Knall bei der Degeto: Gesellschafter setzen Hans-Wolfgang Jurgan ab
KPMG und WDR haben bei der ARD-Produktionstochter "gravierende Mängel“ gefunden. Und Hans-Wolfgang Jurgan hat auch nicht sauber informiert. Jetzt muss er gehen.
Der umstrittene Degeto-Chef Hans-Wolfgang Jurgan muss nach dem Produktionsskandal gehen. Die Gesellschafterversammlung der ARD-Produktionstochter hat beschlossen, den Geschäftführer mit sofortiger Wirkung abzuberufen und macht dies am Dienstag umgehend per Mitteilung publik. Grund: Die Prüfung der Geschäftsabläufe der Degeto durch die Wirtschaftsprüfungsgesellschaft KPMG und die WDR-Revision habe "gravierende organisatorische Mängel ergeben, die in seiner Verantwortung lagen“. Zudem ist festgestellt worden, dass Jurgan seine Berichts- und Informationspflicht gegenüber dem Aufsichtsrat verletzt habe. "Für den Aufsichtsrat und die Gesellschafterversammlung ist deshalb das notwendige Vertrauensverhältnis nicht mehr gegeben“, heißt es weiter.
Der Fall - ein weiterer in einer Reihe von ARD-Skandalen - dürfte für Jurgan auch arbeitsrechtliche Konsequenzen haben. Neben der sofortigen Abberufung habe die Gesellschafterversammlung auch arbeitsrechtliche Prüfungen beschlossen, heißt es weiter. Die KPMG soll nach dem jetzigen Zwischenbericht, der Jurgans Entlassung zur Folge hat, ihre Prüfungen fortsetzen. Weiteres Resultat der Prüfungen: Der Degeto-Aufsichtsrat hat RBB-Intendantin Dagmar Reim zur neuen Vorsitzenden gewählt. Der Aufsichtsrat hat unter ihrer Leitung eine Arbeitsgruppe eingesetzt, die die Strukturen der Degeto überprüfen soll.
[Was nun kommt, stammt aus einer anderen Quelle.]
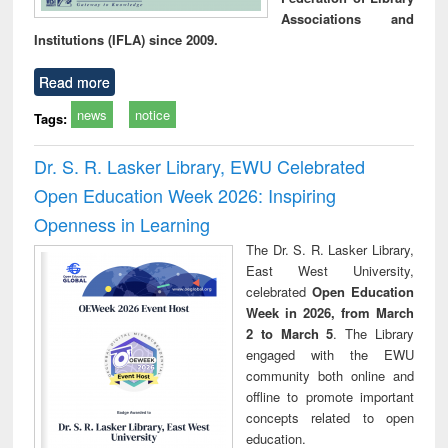
Associations and
Institutions (IFLA) since 2009.
Read more
news
notice
Tags:
Dr. S. R. Lasker Library, EWU Celebrated
Open Education Week 2026: Inspiring
Openness in Learning
The Dr. S. R. Lasker Library,
East West University,
celebrated
Open Education
Week in 2026, from March
2 to March 5
. The Library
engaged with the EWU
community both online and
offline to promote important
concepts related to open
education.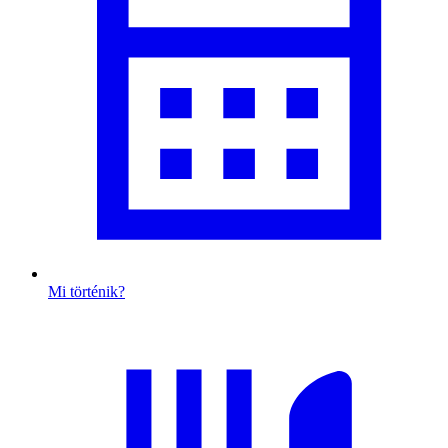
Mi történik?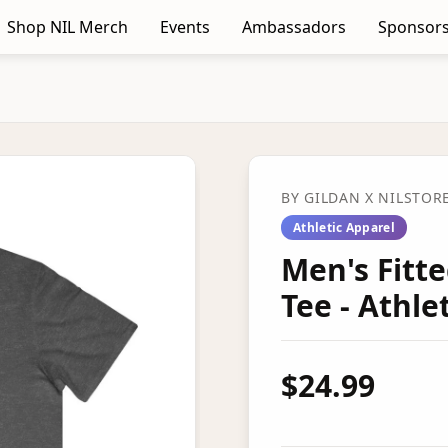
Shop NIL Merch
Events
Ambassadors
Sponsors
BY
GILDAN
X NILSTOR
Athletic Apparel
Men's Fitt
Tee - Athl
$24.99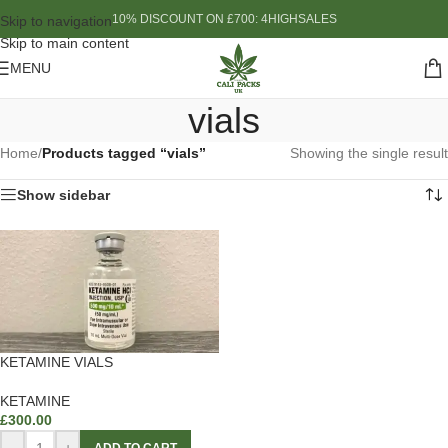
10% DISCOUNT ON £700: 4HIGHSALES
Skip to navigation
Skip to main content
MENU
vials
Home
/
Products tagged “vials”
Showing the single result
Show sidebar
KETAMINE VIALS
KETAMINE
£
300.00
-
+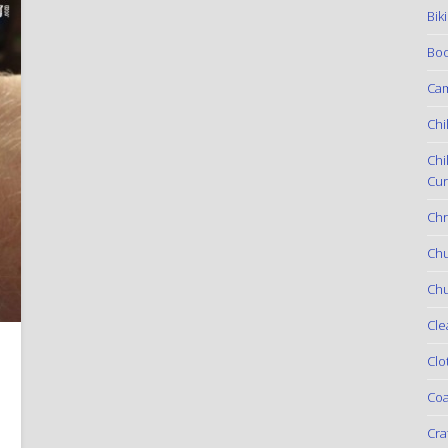
Bik
Boo
Ca
Chi
Chi
Cur
Chr
Ch
Chu
Cle
h
Clo
Coa
Cra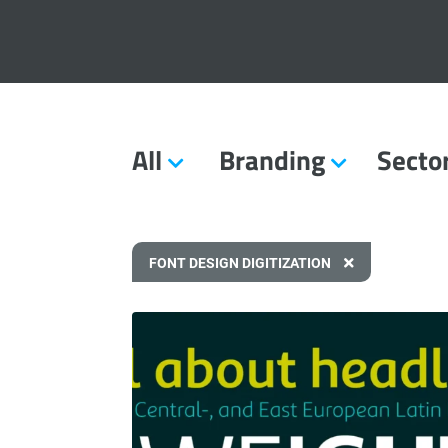
All
Branding
Secto
FONT DESIGN DIGITIZATION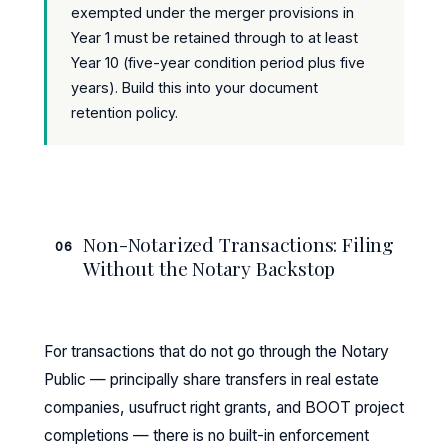
exempted under the merger provisions in
Year 1 must be retained through to at least
Year 10 (five-year condition period plus five
years). Build this into your document
retention policy.
Non-Notarized Transactions: Filing
06
Without the Notary Backstop
For transactions that do not go through the Notary
Public — principally share transfers in real estate
companies, usufruct right grants, and BOOT project
completions — there is no built-in enforcement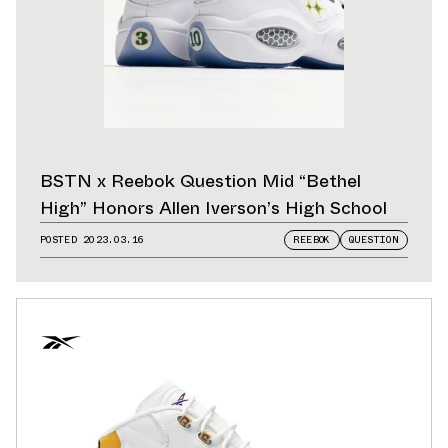
BSTN x Reebok Question Mid “Bethel
High” Honors Allen Iverson’s High School
POSTED
2023.03.16
REEBOK
QUESTION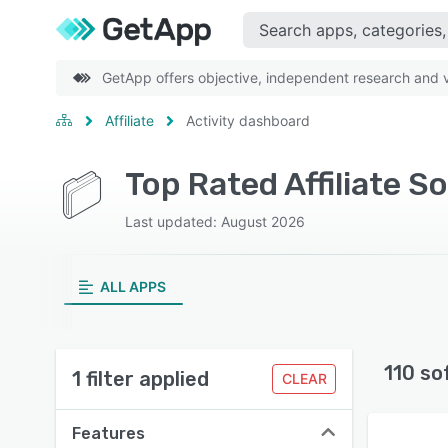
GetApp offers objective, independent research and ve
Affiliate
Activity dashboard
Top Rated Affiliate S
Last updated: August 2026
ALL APPS
110 so
1 filter applied
CLEAR
Features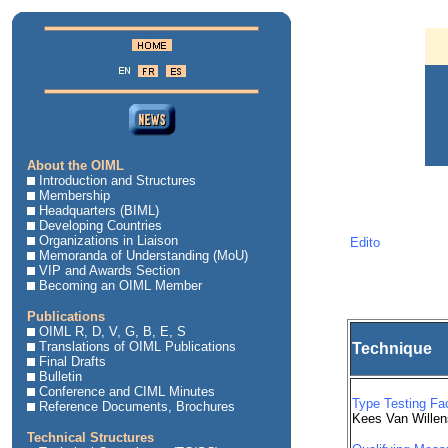
About the OIML
Introduction and Structures
Membership
Headquarters (BIML)
Developing Countries
Organizations in Liaison
Edito
Memoranda of Understanding (MoU)
VIP and Awards Section
Becoming an OIML Member
Publications
OIML R, D, V, G, B, E, S
Translations of OIML Publications
Technique
Final Drafts
Bulletin
Conference and CIML Minutes
Type Testing Fac
Reference Documents, Brochures
Kees Van Willen
Technical Structures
Im September hat sich herausgestellt, dass Jurgan die Budgets der mächtigen ARD-Tochter offenbar bis ins Jahr 2013 bereits vergeben hat - und das bevor die neue Degeto-Chefin Bettina Reitz im Frühjahr antrat und Jurgan ihr den Platz für die Produktionsverantwortung freimachen musste. Seither kümmert sich der bis dahin mächtigste TV-Produzent Deutschlands - Jahresbudget gut 260 Millionen Euro - um das Lizenzgeschäft der ARD-Tochter. Am 20. September drückte die Geschäftsführung der Degeto in einer offiziellen Stellungnahme ihr Bedauern darüber aus, dass "die Produzenten in naher Zukunft mit einem Produktionsrückgang rechnen müssen". Neue Stoffe könnten möglicherweise erst von 2014 an wieder entwickelt werden. Wie viele Aufträge bereits für 2013 vergeben sind - das sollte die Prüfung ergeben. Offenbar muss die ARD ihrer Tochter noch in diesem Jahr mit 24 Millionen Euro unter die Arme greifen, damit kurzfristige Verbindlichkeiten bedient werden können.
Die Fragen, mit denen sich die Prüfer unter der Leitung von HR-Intendant Helmut Reitze beschäftigen mussten, drehten sich auch um den Umstand, dass zahlreiche Degeto-Produktionen von Jurgan redaktionell im Alleingang verantwortet wurden. Es ging auch um die Frage, ob einige Firmen signifikant öfter beauftragt worden sind als andere. In der Branche heißt es, das könne unter anderem für die Berliner Ziegler Film gelten, die praktisch alle Freitagsfilme mit Christine Neubauer ("Die Landärztin") produziert.
Bitter für die ARD-Tochter: Bettina Reitz steht für einen Neuanfang der Degeto wohl nicht mehr zur Verfügung. Sie soll neue Fernsehdirektorin des BR werden und damit nach München zu ihrem früheren Arbeitgeber zurückkehren. Am 8. Dezember wird BR-Intendant Ulrich Wilhelm vorschlagen, Reitz als Fernsehdirektorin zu benennen. Schön für die Münchner - schlecht für die ARD-Tochter, die Reitz jetzt nach nur wenigen Monaten verlässt. Eigentlich sollte die Managerin schon bei ihrem Antritt die Produktionsfirma auf Vordermann bringen. Jetzt hätte es die Degeto noch viel dringender nötig.